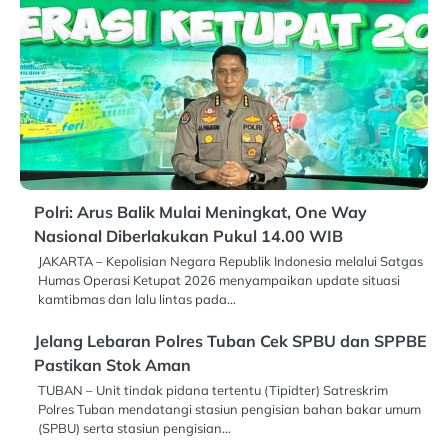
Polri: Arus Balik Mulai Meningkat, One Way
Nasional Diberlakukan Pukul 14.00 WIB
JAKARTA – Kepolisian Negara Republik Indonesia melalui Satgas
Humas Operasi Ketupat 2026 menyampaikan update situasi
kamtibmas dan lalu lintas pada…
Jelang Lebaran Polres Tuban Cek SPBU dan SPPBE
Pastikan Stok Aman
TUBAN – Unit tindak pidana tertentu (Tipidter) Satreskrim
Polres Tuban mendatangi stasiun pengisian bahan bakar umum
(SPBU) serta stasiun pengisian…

──────────────────────────────

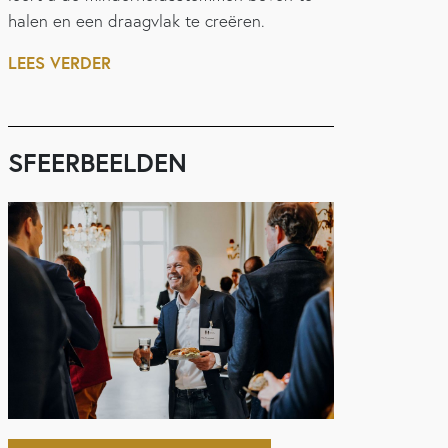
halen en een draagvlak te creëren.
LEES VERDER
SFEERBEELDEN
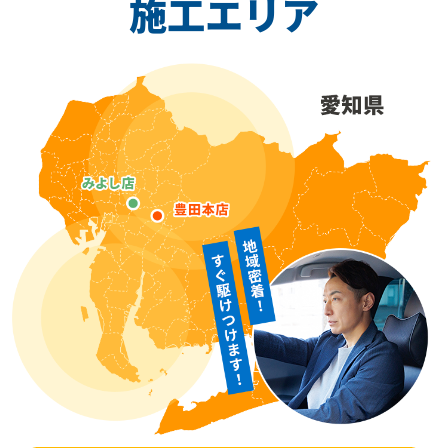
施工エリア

──────────────────────────────

• PROBLEM
All that belongs in your answer is the stretch of entries above from the line with "Polres Tuban mendatangi" through the line with "(SPBU) serta stasiun pengisian…", printed exactly.

• RESPONSE
Polres Tuban mendatangi stasiun pengisian bahan bakar umum
(SPBU) serta stasiun pengisian…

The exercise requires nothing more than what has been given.